Is it practical and worthwhile to alternate penetration test vendors?
Many (maybe most?) people consider rotating providers a best practice.
The most worthwhile benefit I typically hear is it enables you to compare the quality and value.
I also think there is room for you to be creative; for example, hiring a firm specializing in application penetration testing for one round followed by one specializing in social engineering, or soliciting multiple providers per round, or some combination thereof.
In all cases paying attention to the names and respective skill sets of the individuals performing the actual work is key to ensuring you are getting what you expect (i.e. you want to avoid bait and switch tactics and you want to track individuals that deliver high quality).
@Tate's answer is good on the benefit of rotating, but I'll point out another important point:
The disadvantage of rotating is that you lose a lot of the context and knowledge that your provider already built up. Both knowledge of your business context, requirements, custom rules, how the app works, etc, and historical familiarity with issues you've had in the past. If you rotate, you have to start all over.

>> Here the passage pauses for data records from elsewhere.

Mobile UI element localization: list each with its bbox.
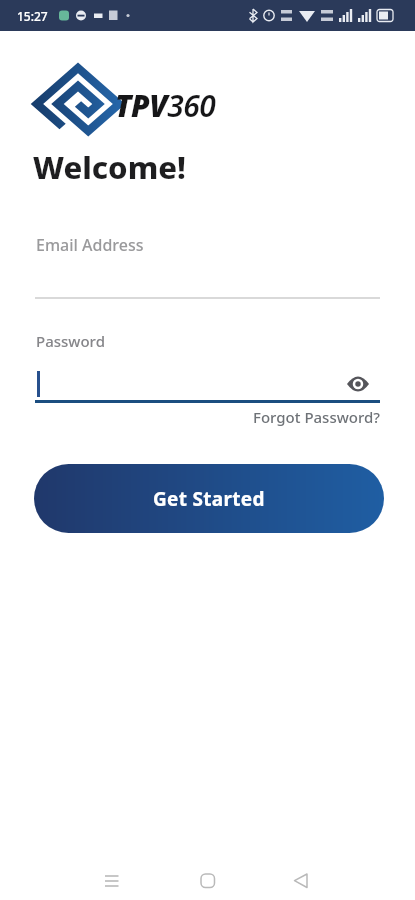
staticText: Forgot Password? xyxy=(253,407,381,427)
staticText: Get Started xyxy=(153,486,265,512)
button[interactable] xyxy=(191,864,225,898)
staticText: 15:27 xyxy=(17,8,48,24)
staticText: TPV360 xyxy=(115,85,216,126)
button[interactable]: Forgot Password? xyxy=(0,407,415,427)
button[interactable] xyxy=(95,864,129,898)
staticText: Welcome! xyxy=(33,146,186,188)
button[interactable]: Get Started xyxy=(34,464,384,533)
button[interactable] xyxy=(284,864,318,898)
button[interactable] xyxy=(347,376,369,392)
staticText: Password xyxy=(36,331,105,351)
staticText: Email Address xyxy=(36,234,144,256)
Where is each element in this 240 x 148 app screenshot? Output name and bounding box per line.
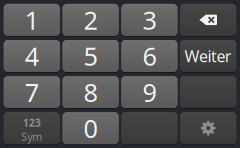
staticText: 7 [25, 75, 39, 109]
staticText: 1 [25, 3, 39, 37]
button[interactable]: Settings [180, 112, 236, 144]
staticText: 0 [84, 111, 98, 145]
staticText: 8 [84, 75, 98, 109]
staticText: Sym [21, 130, 42, 144]
button[interactable]: 2 [62, 4, 119, 36]
staticText: Weiter [185, 45, 232, 66]
button[interactable]: 7 [4, 76, 60, 108]
button[interactable]: 123 [4, 112, 60, 144]
staticText: 5 [84, 39, 98, 73]
button[interactable]: 4 [4, 40, 60, 72]
staticText: 123 [23, 116, 41, 130]
staticText: 6 [142, 39, 156, 73]
button[interactable]: 6 [121, 40, 178, 72]
staticText: 4 [25, 39, 39, 73]
button[interactable]: 8 [62, 76, 119, 108]
staticText: 9 [142, 75, 156, 109]
staticText: 2 [84, 3, 98, 37]
button[interactable]: 3 [121, 4, 178, 36]
button[interactable]: Weiter [180, 40, 236, 72]
button[interactable]: 9 [121, 76, 178, 108]
staticText: 3 [142, 3, 156, 37]
button[interactable]: 0 [62, 112, 119, 144]
button[interactable]: Blank key [121, 112, 178, 144]
button[interactable]: 5 [62, 40, 119, 72]
button[interactable]: 1 [4, 4, 60, 36]
button[interactable]: Blank key [180, 76, 236, 108]
button[interactable]: Delete [180, 4, 236, 36]
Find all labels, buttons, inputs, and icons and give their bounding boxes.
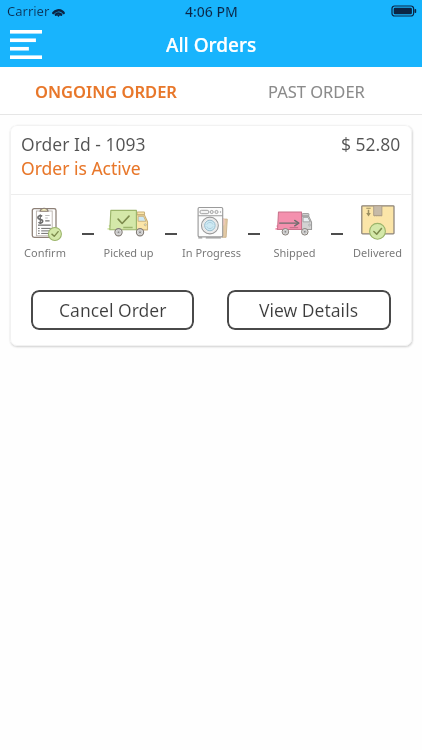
staticText: ONGOING ORDER	[35, 80, 177, 102]
button[interactable]: Cancel Order	[31, 290, 194, 330]
staticText: $ 52.80	[341, 132, 401, 156]
staticText: Shipped	[273, 245, 316, 260]
staticText: Delivered	[353, 245, 402, 260]
staticText: All Orders	[166, 32, 257, 58]
staticText: 4:06 PM	[185, 2, 238, 21]
button[interactable]: ONGOING ORDER	[0, 67, 211, 114]
button[interactable]: View Details	[227, 290, 391, 330]
staticText: PAST ORDER	[268, 80, 365, 102]
staticText: Order is Active	[21, 156, 141, 180]
staticText: Confirm	[24, 245, 66, 260]
button[interactable]: Menu	[0, 22, 52, 67]
button[interactable]: Order Id - 1093	[10, 125, 412, 346]
staticText: Cancel Order	[59, 298, 167, 322]
staticText: Carrier	[7, 2, 50, 20]
staticText: View Details	[259, 298, 359, 322]
button[interactable]: PAST ORDER	[211, 67, 422, 114]
staticText: In Progress	[182, 245, 241, 260]
staticText: Picked up	[103, 245, 154, 260]
staticText: Order Id - 1093	[21, 132, 146, 156]
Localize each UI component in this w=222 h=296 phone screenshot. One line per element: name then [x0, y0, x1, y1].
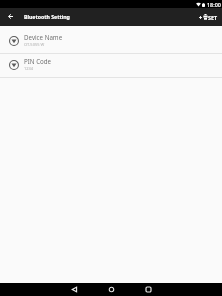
button[interactable]: Recent apps [133, 283, 163, 295]
staticText: SET [208, 14, 218, 21]
button[interactable]: Home [96, 283, 126, 295]
staticText: PIN Code [24, 57, 52, 65]
staticText: Device Name [24, 33, 63, 41]
button[interactable]: Back [0, 8, 20, 26]
button[interactable]: Device Name [0, 29, 222, 53]
button[interactable]: PIN Code [0, 54, 222, 77]
button[interactable]: Reset [193, 8, 222, 26]
staticText: Bluetooth Setting [24, 13, 70, 20]
staticText: 18:00 [207, 1, 221, 8]
button[interactable]: Back [59, 283, 89, 295]
staticText: 1234 [24, 66, 34, 71]
staticText: OT-5055 W [24, 42, 45, 47]
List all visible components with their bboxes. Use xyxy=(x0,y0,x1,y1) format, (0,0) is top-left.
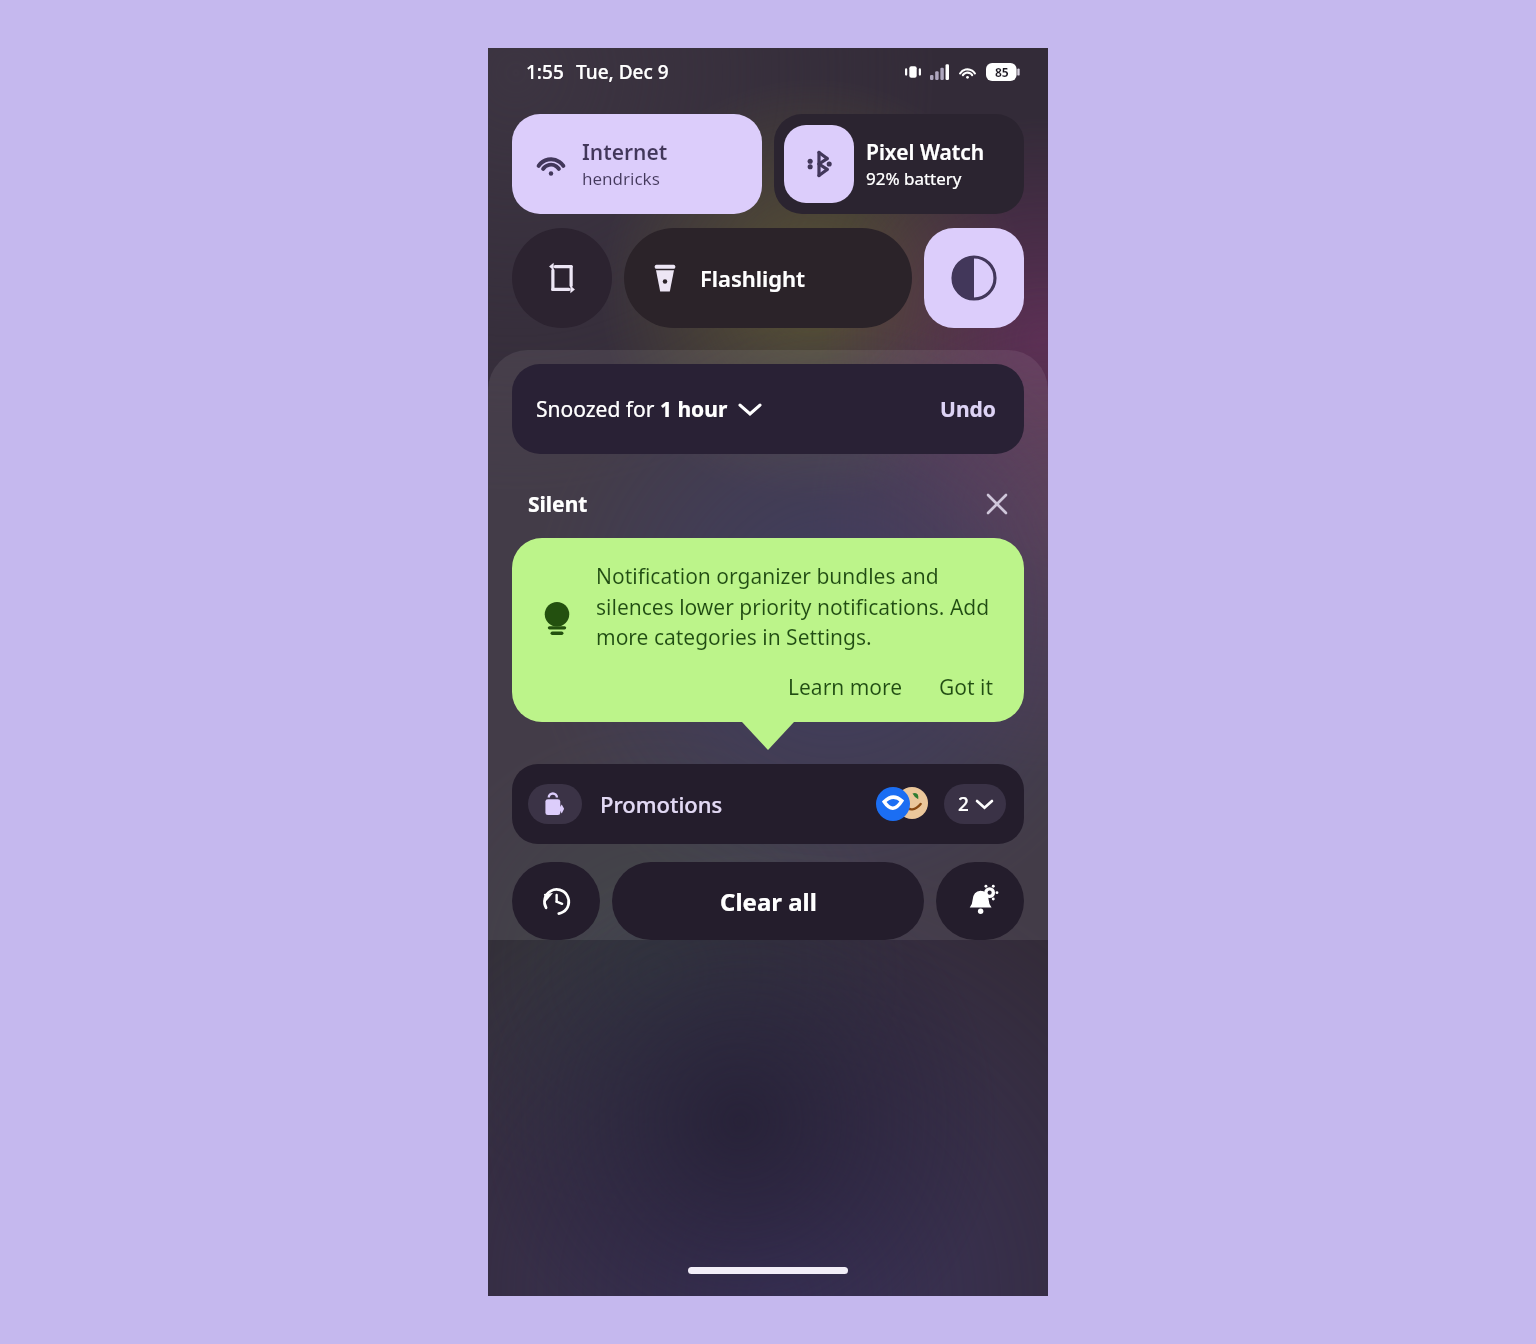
button[interactable]: Auto-rotate xyxy=(512,228,612,328)
staticText: Got it xyxy=(939,673,994,702)
staticText: hendricks xyxy=(582,167,660,190)
button[interactable]: Undo xyxy=(936,391,1000,428)
button[interactable]: Snoozed for xyxy=(512,364,1024,454)
staticText: Silent xyxy=(528,490,588,519)
button[interactable]: 2 xyxy=(944,784,1006,824)
staticText: Internet xyxy=(582,138,668,167)
button[interactable]: Dismiss xyxy=(980,487,1014,521)
staticText: Learn more xyxy=(788,673,903,702)
staticText: 1 hour xyxy=(660,395,728,424)
button[interactable]: Promotions xyxy=(512,764,1024,844)
staticText: Undo xyxy=(940,395,996,424)
button[interactable]: Got it xyxy=(933,667,1000,708)
staticText: 1:55 xyxy=(526,59,564,85)
staticText: 2 xyxy=(958,791,969,817)
staticText: Notification organizer bundles and silen… xyxy=(596,562,1000,651)
staticText: Pixel Watch xyxy=(866,138,985,167)
button[interactable]: Dark theme xyxy=(924,228,1024,328)
staticText: Tue, Dec 9 xyxy=(576,59,669,85)
button[interactable]: Internet xyxy=(512,114,762,214)
button[interactable]: Learn more xyxy=(782,667,909,708)
button[interactable]: Pixel Watch xyxy=(774,114,1024,214)
button[interactable]: Flashlight xyxy=(624,228,912,328)
staticText: 92% battery xyxy=(866,167,962,190)
button[interactable]: Notification settings xyxy=(936,862,1024,940)
staticText: Flashlight xyxy=(700,263,806,293)
button[interactable]: Notification history xyxy=(512,862,600,940)
staticText: Clear all xyxy=(720,885,817,918)
staticText: 85 xyxy=(995,64,1009,80)
button[interactable]: Clear all xyxy=(612,862,924,940)
staticText: Snoozed for xyxy=(536,395,660,424)
staticText: Promotions xyxy=(600,789,723,819)
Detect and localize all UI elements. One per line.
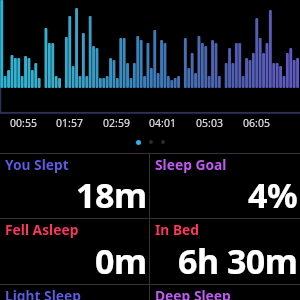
staticText: 02:59	[103, 116, 130, 130]
staticText: Sleep Goal	[155, 155, 227, 174]
staticText: Fell Asleep	[5, 220, 79, 239]
staticText: 05:03	[196, 116, 223, 130]
staticText: 0m	[95, 238, 147, 284]
button[interactable]: Fell Asleep	[0, 219, 149, 284]
button[interactable]: Sleep Goal	[150, 154, 300, 218]
staticText: 04:01	[149, 116, 176, 130]
staticText: Light Sleep	[5, 286, 82, 300]
staticText: In Bed	[155, 220, 200, 239]
staticText: 00:55	[10, 116, 37, 130]
button[interactable]: Deep Sleep	[150, 285, 300, 300]
staticText: 06:05	[243, 116, 270, 130]
staticText: 6h 30m	[178, 238, 298, 284]
button[interactable]: In Bed	[150, 219, 300, 284]
staticText: Deep Sleep	[155, 286, 231, 300]
staticText: 4%	[248, 172, 298, 218]
button[interactable]	[161, 140, 165, 144]
staticText: 01:57	[56, 116, 83, 130]
staticText: You Slept	[5, 155, 69, 174]
button[interactable]	[136, 140, 141, 145]
button[interactable]	[149, 140, 153, 144]
staticText: 18m	[76, 172, 147, 218]
button[interactable]: Light Sleep	[0, 285, 149, 300]
button[interactable]: You Slept	[0, 154, 149, 218]
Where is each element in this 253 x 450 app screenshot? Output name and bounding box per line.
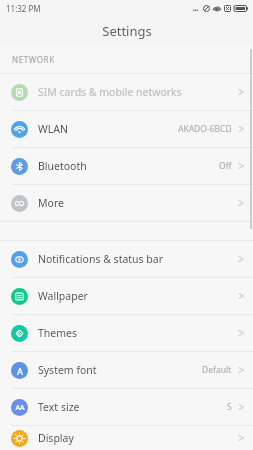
button[interactable]: WLAN xyxy=(0,111,253,147)
staticText: SIM cards & mobile networks xyxy=(38,85,238,99)
staticText: Display xyxy=(38,431,238,445)
staticText: Text size xyxy=(38,400,227,414)
button[interactable]: A xyxy=(0,352,253,388)
staticText: AKADO-6BCD xyxy=(178,123,232,135)
staticText: Notifications & status bar xyxy=(38,252,238,266)
button[interactable]: Notifications & status bar xyxy=(0,241,253,277)
button[interactable]: More xyxy=(0,185,253,221)
staticText: More xyxy=(38,196,238,210)
button[interactable]: AA xyxy=(0,389,253,425)
button[interactable]: Wallpaper xyxy=(0,278,253,314)
staticText: Off xyxy=(219,160,232,172)
staticText: WLAN xyxy=(38,122,178,136)
staticText: Themes xyxy=(38,326,238,340)
staticText: 11:32 PM xyxy=(6,3,41,14)
staticText: A xyxy=(17,365,23,377)
button[interactable]: Display xyxy=(0,426,253,450)
staticText: Bluetooth xyxy=(38,159,219,173)
button[interactable]: Bluetooth xyxy=(0,148,253,184)
staticText: Settings xyxy=(102,22,152,40)
button[interactable]: SIM cards & mobile networks xyxy=(0,74,253,110)
staticText: Default xyxy=(202,364,232,376)
staticText: AA xyxy=(15,403,25,413)
button[interactable]: Themes xyxy=(0,315,253,351)
staticText: S xyxy=(227,401,232,413)
staticText: System font xyxy=(38,363,202,377)
staticText: Wallpaper xyxy=(38,289,238,303)
staticText: NETWORK xyxy=(12,54,55,65)
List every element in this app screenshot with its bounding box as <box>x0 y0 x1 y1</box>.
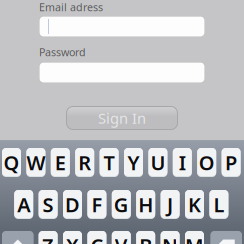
button[interactable]: W <box>26 148 45 177</box>
staticText: R <box>78 149 91 176</box>
staticText: Email adress <box>39 0 103 14</box>
staticText: N <box>162 232 178 244</box>
button[interactable]: E <box>51 148 70 177</box>
staticText: D <box>65 191 80 218</box>
staticText: K <box>188 191 201 218</box>
staticText: U <box>150 149 165 176</box>
button[interactable]: X <box>63 231 82 244</box>
staticText: C <box>90 232 103 244</box>
button[interactable]: F <box>87 190 106 219</box>
button[interactable]: V <box>112 231 131 244</box>
button[interactable]: L <box>209 190 228 219</box>
staticText: W <box>26 149 45 176</box>
button[interactable]: Sign In <box>66 106 178 130</box>
button[interactable]: Q <box>2 148 21 177</box>
button[interactable]: Y <box>124 148 143 177</box>
staticText: T <box>104 149 115 176</box>
staticText: O <box>199 149 215 176</box>
staticText: X <box>66 232 79 244</box>
button[interactable]: R <box>75 148 94 177</box>
button[interactable]: G <box>112 190 131 219</box>
button[interactable]: M <box>185 231 204 244</box>
staticText: B <box>139 232 152 244</box>
staticText: V <box>115 232 128 244</box>
button[interactable]: T <box>100 148 119 177</box>
staticText: Z <box>42 232 54 244</box>
button[interactable]: Z <box>39 231 58 244</box>
staticText: G <box>114 191 129 218</box>
staticText: Q <box>4 149 20 176</box>
button[interactable]: O <box>197 148 216 177</box>
staticText: Y <box>128 149 140 176</box>
staticText: A <box>17 191 30 218</box>
button[interactable]: S <box>39 190 58 219</box>
staticText: L <box>213 191 224 218</box>
staticText: F <box>91 191 102 218</box>
button[interactable]: D <box>63 190 82 219</box>
staticText: S <box>43 191 54 218</box>
button[interactable]: Delete <box>210 231 242 244</box>
button[interactable]: N <box>161 231 180 244</box>
button[interactable]: Shift <box>2 231 34 244</box>
staticText: H <box>138 191 153 218</box>
staticText: E <box>55 149 66 176</box>
button[interactable]: C <box>87 231 106 244</box>
staticText: I <box>179 149 186 176</box>
staticText: P <box>225 149 237 176</box>
button[interactable]: H <box>136 190 155 219</box>
staticText: M <box>185 232 204 244</box>
button[interactable]: I <box>173 148 192 177</box>
button[interactable]: K <box>185 190 204 219</box>
button[interactable]: U <box>148 148 167 177</box>
button[interactable]: B <box>136 231 155 244</box>
staticText: Sign In <box>98 108 146 128</box>
button[interactable]: P <box>222 148 241 177</box>
staticText: Password <box>39 45 86 59</box>
staticText: J <box>167 191 173 218</box>
button[interactable]: J <box>161 190 180 219</box>
button[interactable]: A <box>14 190 33 219</box>
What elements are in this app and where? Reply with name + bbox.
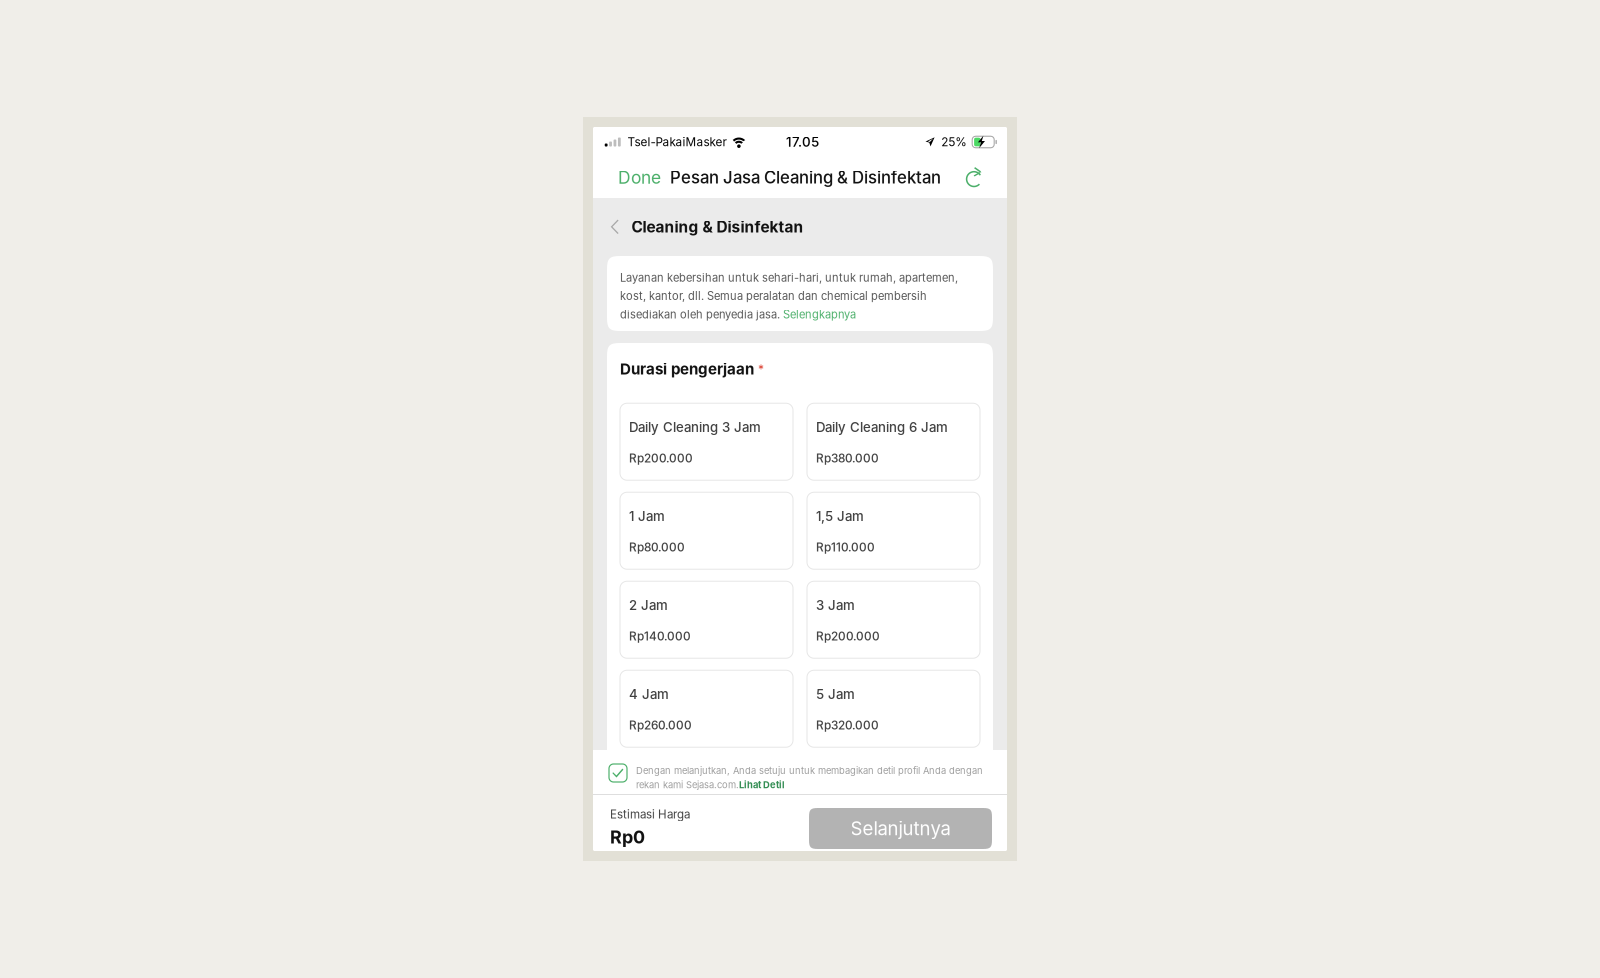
button[interactable]: Back: [606, 211, 624, 243]
staticText: Estimasi Harga: [610, 807, 690, 821]
staticText: Cleaning & Disinfektan: [632, 218, 804, 236]
staticText: Layanan kebersihan untuk sehari-hari, un…: [620, 271, 958, 284]
staticText: 25%: [941, 135, 967, 149]
staticText: Tsel-PakaiMasker: [628, 135, 726, 149]
staticText: 3 Jam: [816, 597, 855, 613]
staticText: *: [758, 362, 764, 376]
staticText: Lihat Detil: [739, 779, 785, 791]
staticText: disediakan oleh penyedia jasa.: [620, 308, 783, 321]
staticText: Daily Cleaning 3 Jam: [629, 419, 761, 435]
button[interactable]: Reload: [963, 164, 987, 190]
staticText: 1 Jam: [629, 508, 665, 524]
staticText: Rp380.000: [816, 451, 879, 465]
staticText: Pesan Jasa Cleaning & Disinfektan: [670, 167, 941, 188]
staticText: 17.05: [786, 134, 819, 150]
staticText: Dengan melanjutkan, Anda setuju untuk me…: [636, 765, 983, 776]
staticText: Rp200.000: [629, 451, 693, 465]
staticText: Durasi pengerjaan: [620, 360, 754, 378]
button[interactable]: 3 Jam: [807, 581, 980, 658]
staticText: Done: [618, 167, 661, 188]
staticText: Rp0: [610, 826, 645, 848]
staticText: Rp110.000: [816, 540, 875, 554]
button[interactable]: 1 Jam: [620, 492, 793, 569]
staticText: Rp260.000: [629, 718, 692, 732]
staticText: Daily Cleaning 6 Jam: [816, 419, 948, 435]
staticText: Selengkapnya: [783, 308, 856, 321]
staticText: Selanjutnya: [850, 817, 950, 840]
staticText: rekan kami Sejasa.com.: [636, 779, 739, 791]
button[interactable]: Agree to share profile: [609, 764, 627, 782]
staticText: 2 Jam: [629, 597, 668, 613]
button[interactable]: Selengkapnya: [783, 308, 856, 321]
button[interactable]: 4 Jam: [620, 670, 793, 747]
staticText: Rp140.000: [629, 629, 691, 643]
staticText: 4 Jam: [629, 686, 669, 702]
button[interactable]: Daily Cleaning 3 Jam: [620, 403, 793, 480]
button[interactable]: 2 Jam: [620, 581, 793, 658]
staticText: 1,5 Jam: [816, 508, 864, 524]
staticText: kost, kantor, dll. Semua peralatan dan c…: [620, 289, 927, 303]
staticText: Rp320.000: [816, 718, 879, 732]
button[interactable]: Lihat Detil: [739, 779, 785, 791]
staticText: Rp80.000: [629, 540, 685, 554]
button[interactable]: 1,5 Jam: [807, 492, 980, 569]
staticText: Rp200.000: [816, 629, 880, 643]
button[interactable]: 5 Jam: [807, 670, 980, 747]
button[interactable]: Daily Cleaning 6 Jam: [807, 403, 980, 480]
staticText: 5 Jam: [816, 686, 855, 702]
button[interactable]: Done: [616, 159, 663, 196]
button[interactable]: Selanjutnya: [809, 795, 992, 849]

Of course, if you only have the external type of pentester, comes in once in a while to do a blind scan, well then they haven't built up much knowledge about you anyway... but then why bother with them? You'd be better off with a "partner" - someone who learns your business, works according to that, and can identify trends, root causes, and repeated mistakes that happened before - and works with you to fix them. But that's hard to build if you rotate every 6 months...
I guess its a tradeoff, verification (and originality) against better, more efficient work (but you'd have to trust).
I am going to make some completely different arguments that go directly against PCI DSS and CIP CVA.
My first argument is that it is stupid to ever hire external penetration-testers. Penetration-testing should be a "bug hunt" day that happens during infrastructure or iteration demos (i.e. while in QA/staging). Everyone, including all consultants/contractors/QA-people/devs/managers/etc should be invited and allowed to participate. They should work together in teams (usually pairs) and the teams should be different minds (e.g. trained vs. untrained).
My second argument is that it is stupid to work with one partner company "occasionally". If you are going to put in the effort to acquire a trusted adviser, you are wasting both their time and yours if you only engage them once a year, or when the regulations dictate that you should. It is important to be in constant contact with the people you build trust with.
Hire an appsec consulting company and treat them like employees even if they aren't at a desk everyday of the work week. Go into the engagement knowing it's going to be 3 years before you show progress, but do set goals/objectives and metrics.